Sonderkommando 58-B at Crematoria III did not rise in revolt, and neither did 60-B at Crematoria V. Large numbers of well-armed SS arrived minutes later to secure both of these complexes, but before they did so the resistance leaders managed to dispose of their smuggled explosives down the latrines. There was no fighting, the SS corralling the prisoners under armed guard while they hastily searched the facility for weapons and bombs.
External camp security was in the hands of SS-Sturmbannführer Arthur Plorin’s Guard Battalion, a mix of SS-TV and Waffen-SS troops that manned the camp watchtowers and patrolled the perimeter wire. These soldiers had very little contact with the prisoners on a day-to-day basis but were the vital ‘ace in the hole’ for the commandant. During an emergency, such as a prisoner revolt, companies from the Guard Battalion would be rapidly deployed inside the camp. They were equipped as if going into battle, with steel helmets, web equipment, infantry weapons and stick grenades. The idea was to steamroller any revolt with maximum but carefully organized military violence, snuffing out Jewish resistance in a few minutes of bloody mayhem.

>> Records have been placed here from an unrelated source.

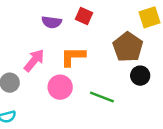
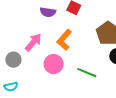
orange L-shape: (73, 57) -> (64, 40), turned -50

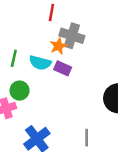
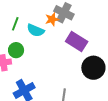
purple rectangle: (63, 68) -> (77, 41), moved, size x1.5

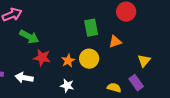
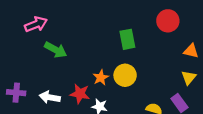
orange triangle: (115, 42) -> (191, 51), moved, turned 32
red star: (42, 58) -> (80, 94), moved

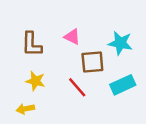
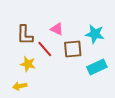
red line: (77, 87) -> (45, 49), moved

At Rajsko, where many of the escaped Jews had fled, the SS blocked the further passage of the escapees from Sonderkommando 57-B. Under heavy fire, they sought refuge inside a barn and prepared to defend themselves with their few small arms. But the SS had other ideas. They set the barn alight with flamethrowers and then shot the Sonderkommandos as they fled from the resulting conflagration. All were mercilessly killed.

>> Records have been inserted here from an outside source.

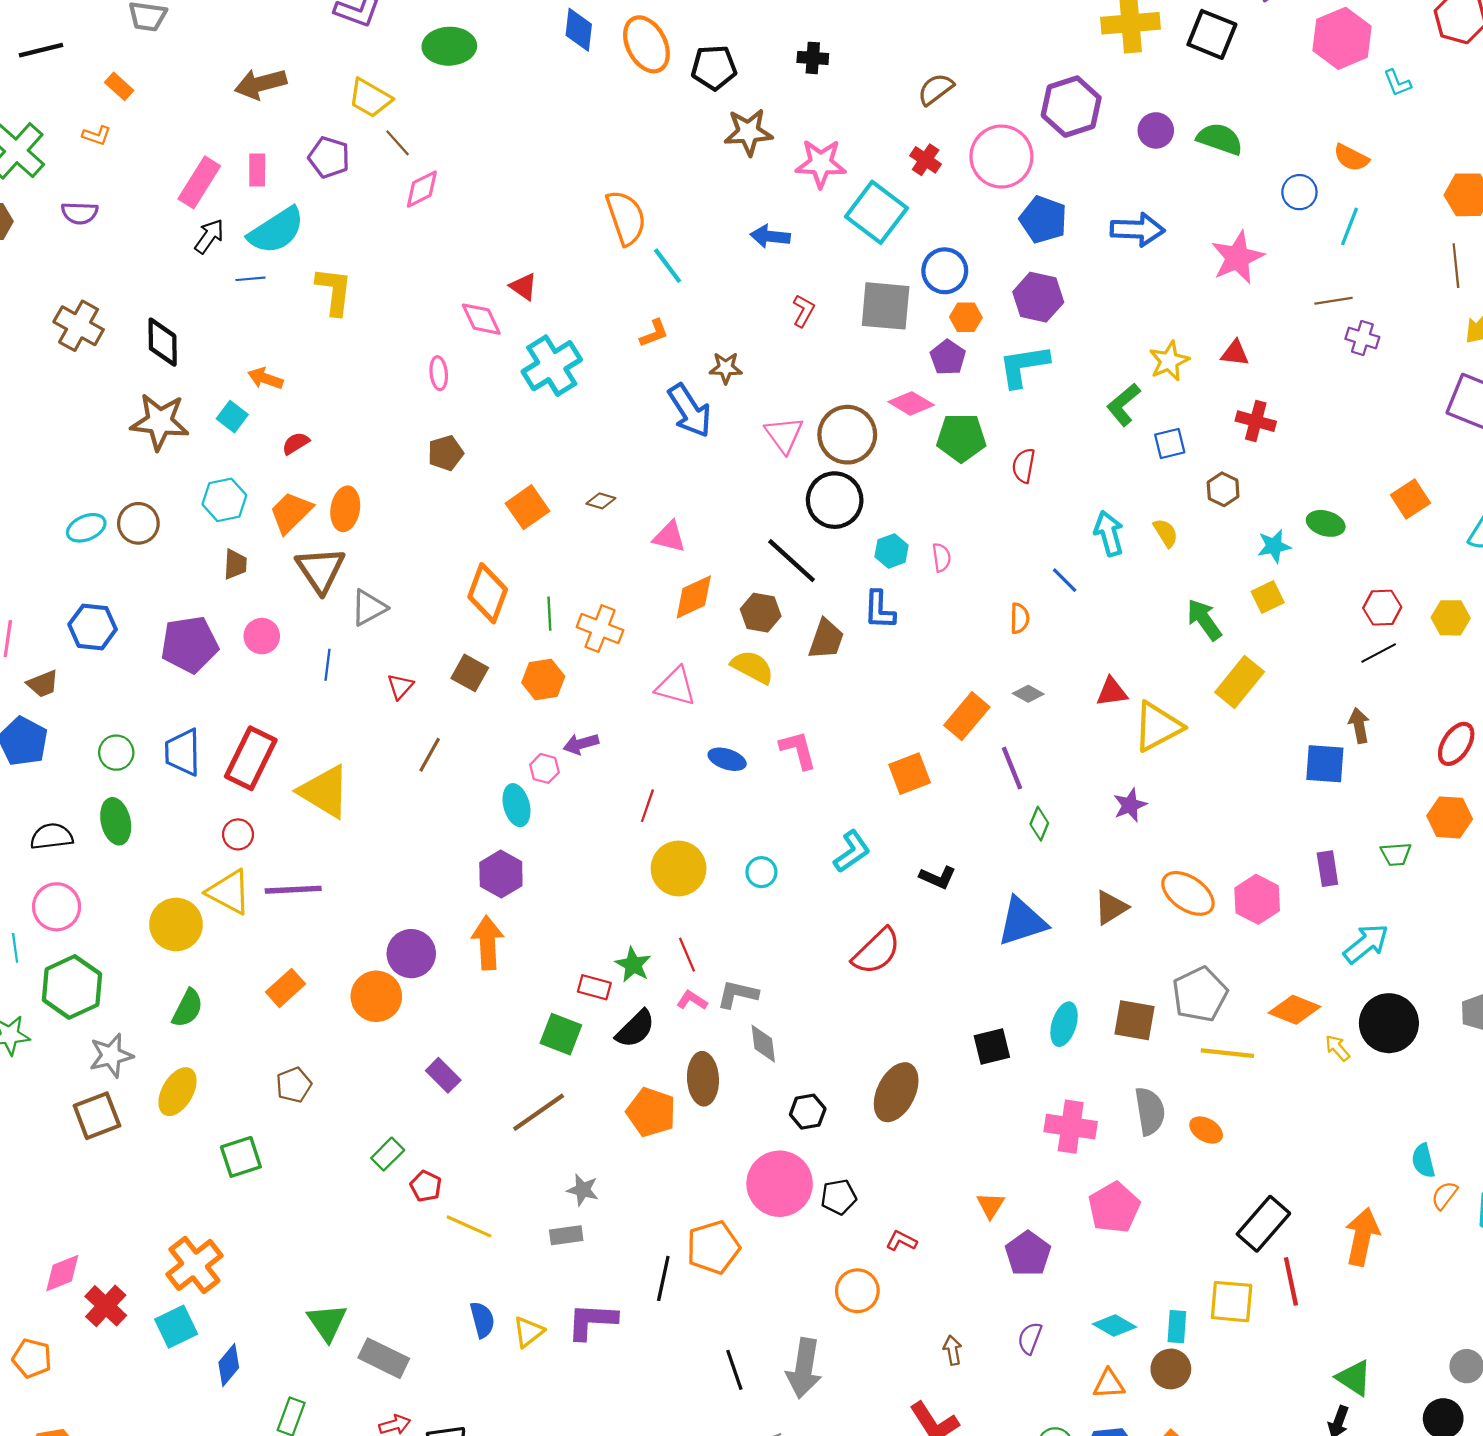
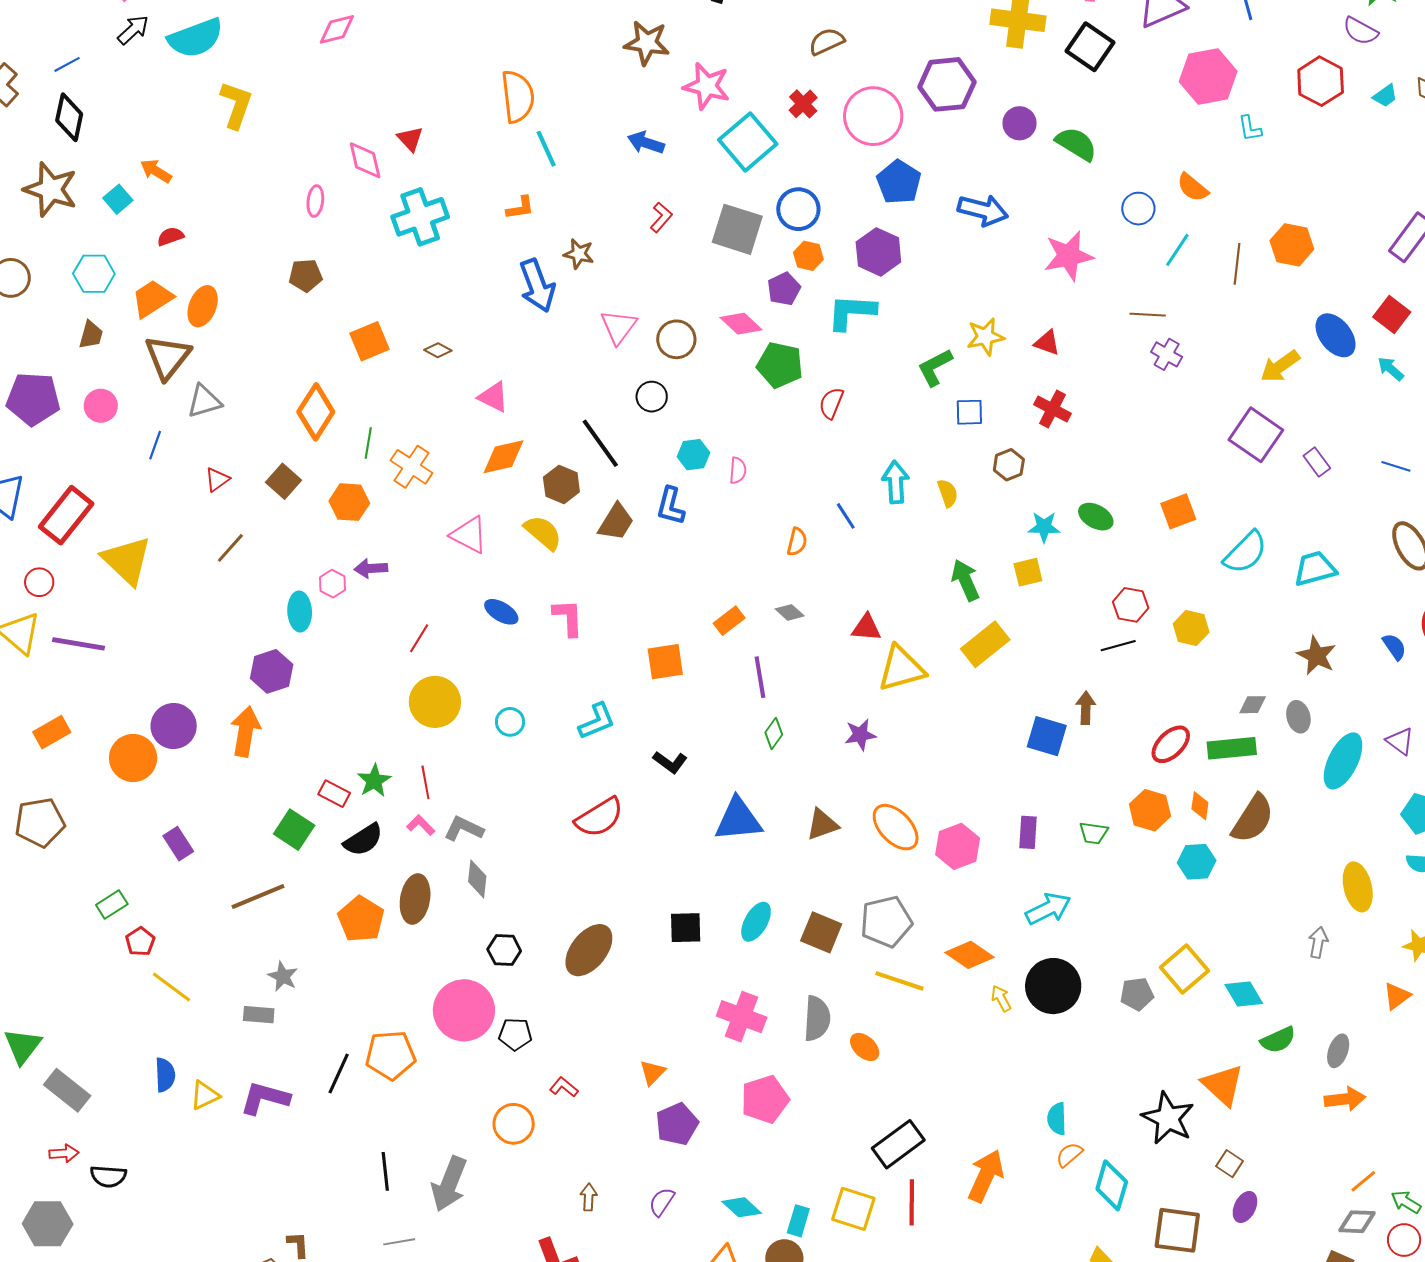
brown line: (1456, 266) -> (1237, 264), moved
blue line: (250, 279) -> (67, 64), moved, turned -36
brown circle: (847, 435) -> (676, 339), size x0.7
black circle: (835, 500) -> (652, 397), size x0.6
orange rectangle: (967, 716) -> (729, 621), size x0.7
brown pentagon: (294, 1085) -> (40, 822), size x1.5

At Crematoria II, large numbers of prisoners had failed to escape and the SS shot them down. About 250 were killed, including most of the revolt’s leaders. At Crematoria IV, SS overwhelmed Sonderkommando 59-B. A fire-fighting unit formed from prisoners at Auschwitz I main camp arrived to deal with the massive conflagration, and they witnessed the SS kill the survivors of Sonderkommando 59-B. Once the fire at Crematoria IV was contained, the fire-fighting unit was sent to Rajsko to put out the burning barn where the other members of 59-B had perished. A sudden air raid alert meant that the SS had to call off efforts to locate a few Sonderkommando who had managed to slip through their net, but the bodies of the slain were gathered up and all were returned to Crematoria IV, where they were counted and attempts made to properly identify them. All remaining Sonderkommandos were also sent to Crematoria IV.